How to sign a living will correctly
- Confirm your state’s living-will rules — notarization, witnesses, either, or both — plus any witness restrictions.
- Line up eligible witnesses if your state requires them, avoiding anyone related to you, named in the document, or who stands to inherit — and in facility settings, avoiding your care providers and their employees where the statute bars them.
- Check whether remote execution is allowed if you want to do it online, since RON authorization and advance-directive rules are separate questions.
- Sign correctly — before a notary and/or witnesses, exactly as your state requires. When a notary is involved, expect to appear before them (in person or on live video for RON) and be positively identified before you sign.
- Distribute copies to your healthcare agent, your doctor or hospital, and close family.

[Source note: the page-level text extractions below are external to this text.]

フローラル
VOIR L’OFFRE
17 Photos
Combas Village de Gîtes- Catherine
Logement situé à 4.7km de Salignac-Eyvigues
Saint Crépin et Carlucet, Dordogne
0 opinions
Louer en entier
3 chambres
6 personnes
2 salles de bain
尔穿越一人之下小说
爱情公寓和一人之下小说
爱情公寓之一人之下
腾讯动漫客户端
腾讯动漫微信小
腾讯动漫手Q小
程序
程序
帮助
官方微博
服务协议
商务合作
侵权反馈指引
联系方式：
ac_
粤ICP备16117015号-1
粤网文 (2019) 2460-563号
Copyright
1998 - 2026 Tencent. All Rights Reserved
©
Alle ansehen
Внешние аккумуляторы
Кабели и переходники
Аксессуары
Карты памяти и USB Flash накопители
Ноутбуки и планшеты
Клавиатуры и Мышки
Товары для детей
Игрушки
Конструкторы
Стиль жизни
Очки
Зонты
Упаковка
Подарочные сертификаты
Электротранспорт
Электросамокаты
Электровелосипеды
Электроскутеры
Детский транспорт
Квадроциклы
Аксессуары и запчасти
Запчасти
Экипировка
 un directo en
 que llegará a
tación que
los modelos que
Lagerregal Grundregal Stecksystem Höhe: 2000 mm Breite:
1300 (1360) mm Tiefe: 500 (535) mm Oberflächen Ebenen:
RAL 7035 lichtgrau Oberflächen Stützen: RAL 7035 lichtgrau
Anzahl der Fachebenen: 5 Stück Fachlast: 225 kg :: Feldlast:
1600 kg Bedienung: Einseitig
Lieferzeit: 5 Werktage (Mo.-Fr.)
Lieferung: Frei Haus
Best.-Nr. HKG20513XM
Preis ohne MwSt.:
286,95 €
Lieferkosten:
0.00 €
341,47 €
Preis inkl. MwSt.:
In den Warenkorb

A living will only helps if the people making decisions can find it.
If your estate plan also involves moving assets into a trust, note that a living trust has its own notarization and funding steps that are separate from an advance directive — don’t fold them into one signing session assuming the rules match.
This is general information, not legal or medical advice. Advance-directive formalities are exactly the kind of detail where a small variance can invalidate the document, so confirm your state’s requirements — ideally with an attorney — before you rely on any signing method, in person or online.